● Supplied records

—————

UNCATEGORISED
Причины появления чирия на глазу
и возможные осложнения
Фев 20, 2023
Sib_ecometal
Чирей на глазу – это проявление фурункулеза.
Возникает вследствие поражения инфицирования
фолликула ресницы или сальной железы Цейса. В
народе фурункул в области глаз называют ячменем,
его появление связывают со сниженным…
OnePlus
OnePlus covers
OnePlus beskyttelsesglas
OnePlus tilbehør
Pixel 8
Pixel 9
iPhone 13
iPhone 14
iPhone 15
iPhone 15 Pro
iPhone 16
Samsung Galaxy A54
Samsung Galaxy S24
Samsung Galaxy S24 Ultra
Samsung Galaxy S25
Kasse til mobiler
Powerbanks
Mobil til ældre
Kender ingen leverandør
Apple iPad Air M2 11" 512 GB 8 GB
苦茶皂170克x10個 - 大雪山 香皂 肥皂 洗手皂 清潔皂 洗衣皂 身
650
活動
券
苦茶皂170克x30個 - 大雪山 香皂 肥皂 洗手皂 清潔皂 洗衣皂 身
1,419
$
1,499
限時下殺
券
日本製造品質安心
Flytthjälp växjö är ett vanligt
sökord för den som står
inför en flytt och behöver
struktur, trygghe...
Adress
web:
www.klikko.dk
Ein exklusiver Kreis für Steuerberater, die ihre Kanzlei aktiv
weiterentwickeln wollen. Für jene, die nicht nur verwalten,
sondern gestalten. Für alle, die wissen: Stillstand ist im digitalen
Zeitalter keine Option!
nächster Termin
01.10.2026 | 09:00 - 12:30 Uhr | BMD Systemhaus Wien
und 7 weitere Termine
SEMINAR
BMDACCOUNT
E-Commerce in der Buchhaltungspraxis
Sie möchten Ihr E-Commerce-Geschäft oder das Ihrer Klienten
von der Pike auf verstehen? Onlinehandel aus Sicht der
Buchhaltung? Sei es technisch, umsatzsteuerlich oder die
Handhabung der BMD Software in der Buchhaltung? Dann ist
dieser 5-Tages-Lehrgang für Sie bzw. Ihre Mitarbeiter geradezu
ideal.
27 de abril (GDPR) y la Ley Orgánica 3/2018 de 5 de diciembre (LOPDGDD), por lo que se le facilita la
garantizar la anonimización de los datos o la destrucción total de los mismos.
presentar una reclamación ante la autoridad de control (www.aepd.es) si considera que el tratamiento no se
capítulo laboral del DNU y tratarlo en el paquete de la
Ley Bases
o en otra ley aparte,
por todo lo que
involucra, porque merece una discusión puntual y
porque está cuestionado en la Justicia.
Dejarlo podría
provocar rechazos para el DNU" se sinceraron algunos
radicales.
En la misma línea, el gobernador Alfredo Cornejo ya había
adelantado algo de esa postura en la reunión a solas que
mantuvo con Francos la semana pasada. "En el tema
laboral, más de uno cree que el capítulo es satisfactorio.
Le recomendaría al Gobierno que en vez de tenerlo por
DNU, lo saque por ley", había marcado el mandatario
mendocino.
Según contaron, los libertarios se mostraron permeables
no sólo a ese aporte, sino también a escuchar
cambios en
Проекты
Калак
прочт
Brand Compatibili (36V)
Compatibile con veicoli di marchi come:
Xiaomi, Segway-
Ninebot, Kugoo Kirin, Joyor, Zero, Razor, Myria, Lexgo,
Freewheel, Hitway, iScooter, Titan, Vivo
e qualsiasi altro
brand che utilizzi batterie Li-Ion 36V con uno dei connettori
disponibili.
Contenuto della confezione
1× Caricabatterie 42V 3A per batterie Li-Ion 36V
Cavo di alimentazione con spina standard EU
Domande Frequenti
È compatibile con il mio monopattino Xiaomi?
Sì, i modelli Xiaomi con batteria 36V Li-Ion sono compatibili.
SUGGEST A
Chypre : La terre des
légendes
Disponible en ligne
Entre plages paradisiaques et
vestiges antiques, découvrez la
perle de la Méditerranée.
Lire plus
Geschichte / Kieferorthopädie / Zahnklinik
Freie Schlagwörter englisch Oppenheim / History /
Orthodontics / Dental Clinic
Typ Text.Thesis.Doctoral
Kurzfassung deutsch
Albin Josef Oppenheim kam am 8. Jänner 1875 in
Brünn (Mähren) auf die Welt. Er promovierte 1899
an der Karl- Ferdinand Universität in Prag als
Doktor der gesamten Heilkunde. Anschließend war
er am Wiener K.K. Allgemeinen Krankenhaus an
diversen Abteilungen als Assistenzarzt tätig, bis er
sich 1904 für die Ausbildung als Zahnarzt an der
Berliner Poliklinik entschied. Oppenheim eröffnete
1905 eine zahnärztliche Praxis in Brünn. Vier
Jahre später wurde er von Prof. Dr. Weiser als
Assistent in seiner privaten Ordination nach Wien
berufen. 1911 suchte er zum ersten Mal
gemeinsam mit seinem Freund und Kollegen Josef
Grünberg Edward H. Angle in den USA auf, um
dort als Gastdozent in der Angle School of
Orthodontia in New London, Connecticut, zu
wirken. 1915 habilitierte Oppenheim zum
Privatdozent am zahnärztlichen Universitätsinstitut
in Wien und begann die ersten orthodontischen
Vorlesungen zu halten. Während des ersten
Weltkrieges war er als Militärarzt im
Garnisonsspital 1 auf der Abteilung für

—————

● Problem
Set down the data above once more so that nothing differs from the original.

● Written response
UNCATEGORISED
Причины появления чирия на глазу
и возможные осложнения
Фев 20, 2023
Sib_ecometal
Чирей на глазу – это проявление фурункулеза.
Возникает вследствие поражения инфицирования
фолликула ресницы или сальной железы Цейса. В
народе фурункул в области глаз называют ячменем,
его появление связывают со сниженным…
OnePlus
OnePlus covers
OnePlus beskyttelsesglas
OnePlus tilbehør
Pixel 8
Pixel 9
iPhone 13
iPhone 14
iPhone 15
iPhone 15 Pro
iPhone 16
Samsung Galaxy A54
Samsung Galaxy S24
Samsung Galaxy S24 Ultra
Samsung Galaxy S25
Kasse til mobiler
Powerbanks
Mobil til ældre
Kender ingen leverandør
Apple iPad Air M2 11" 512 GB 8 GB
苦茶皂170克x10個 - 大雪山 香皂 肥皂 洗手皂 清潔皂 洗衣皂 身
650
活動
券
苦茶皂170克x30個 - 大雪山 香皂 肥皂 洗手皂 清潔皂 洗衣皂 身
1,419
$
1,499
限時下殺
券
日本製造品質安心
Flytthjälp växjö är ett vanligt
sökord för den som står
inför en flytt och behöver
struktur, trygghe...
Adress
web:
www.klikko.dk
Ein exklusiver Kreis für Steuerberater, die ihre Kanzlei aktiv
weiterentwickeln wollen. Für jene, die nicht nur verwalten,
sondern gestalten. Für alle, die wissen: Stillstand ist im digitalen
Zeitalter keine Option!
nächster Termin
01.10.2026 | 09:00 - 12:30 Uhr | BMD Systemhaus Wien
und 7 weitere Termine
SEMINAR
BMDACCOUNT
E-Commerce in der Buchhaltungspraxis
Sie möchten Ihr E-Commerce-Geschäft oder das Ihrer Klienten
von der Pike auf verstehen? Onlinehandel aus Sicht der
Buchhaltung? Sei es technisch, umsatzsteuerlich oder die
Handhabung der BMD Software in der Buchhaltung? Dann ist
dieser 5-Tages-Lehrgang für Sie bzw. Ihre Mitarbeiter geradezu
ideal.
27 de abril (GDPR) y la Ley Orgánica 3/2018 de 5 de diciembre (LOPDGDD), por lo que se le facilita la
garantizar la anonimización de los datos o la destrucción total de los mismos.
presentar una reclamación ante la autoridad de control (www.aepd.es) si considera que el tratamiento no se
capítulo laboral del DNU y tratarlo en el paquete de la
Ley Bases
o en otra ley aparte,
por todo lo que
involucra, porque merece una discusión puntual y
porque está cuestionado en la Justicia.
Dejarlo podría
provocar rechazos para el DNU" se sinceraron algunos
radicales.
En la misma línea, el gobernador Alfredo Cornejo ya había
adelantado algo de esa postura en la reunión a solas que
mantuvo con Francos la semana pasada. "En el tema
laboral, más de uno cree que el capítulo es satisfactorio.
Le recomendaría al Gobierno que en vez de tenerlo por
DNU, lo saque por ley", había marcado el mandatario
mendocino.
Según contaron, los libertarios se mostraron permeables
no sólo a ese aporte, sino también a escuchar
cambios en
Проекты
Калак
прочт
Brand Compatibili (36V)
Compatibile con veicoli di marchi come:
Xiaomi, Segway-
Ninebot, Kugoo Kirin, Joyor, Zero, Razor, Myria, Lexgo,
Freewheel, Hitway, iScooter, Titan, Vivo
e qualsiasi altro
brand che utilizzi batterie Li-Ion 36V con uno dei connettori
disponibili.
Contenuto della confezione
1× Caricabatterie 42V 3A per batterie Li-Ion 36V
Cavo di alimentazione con spina standard EU
Domande Frequenti
È compatibile con il mio monopattino Xiaomi?
Sì, i modelli Xiaomi con batteria 36V Li-Ion sono compatibili.
SUGGEST A
Chypre : La terre des
légendes
Disponible en ligne
Entre plages paradisiaques et
vestiges antiques, découvrez la
perle de la Méditerranée.
Lire plus
Geschichte / Kieferorthopädie / Zahnklinik
Freie Schlagwörter englisch Oppenheim / History /
Orthodontics / Dental Clinic
Typ Text.Thesis.Doctoral
Kurzfassung deutsch
Albin Josef Oppenheim kam am 8. Jänner 1875 in
Brünn (Mähren) auf die Welt. Er promovierte 1899
an der Karl- Ferdinand Universität in Prag als
Doktor der gesamten Heilkunde. Anschließend war
er am Wiener K.K. Allgemeinen Krankenhaus an
diversen Abteilungen als Assistenzarzt tätig, bis er
sich 1904 für die Ausbildung als Zahnarzt an der
Berliner Poliklinik entschied. Oppenheim eröffnete
1905 eine zahnärztliche Praxis in Brünn. Vier
Jahre später wurde er von Prof. Dr. Weiser als
Assistent in seiner privaten Ordination nach Wien
berufen. 1911 suchte er zum ersten Mal
gemeinsam mit seinem Freund und Kollegen Josef
Grünberg Edward H. Angle in den USA auf, um
dort als Gastdozent in der Angle School of
Orthodontia in New London, Connecticut, zu
wirken. 1915 habilitierte Oppenheim zum
Privatdozent am zahnärztlichen Universitätsinstitut
in Wien und begann die ersten orthodontischen
Vorlesungen zu halten. Während des ersten
Weltkrieges war er als Militärarzt im
Garnisonsspital 1 auf der Abteilung für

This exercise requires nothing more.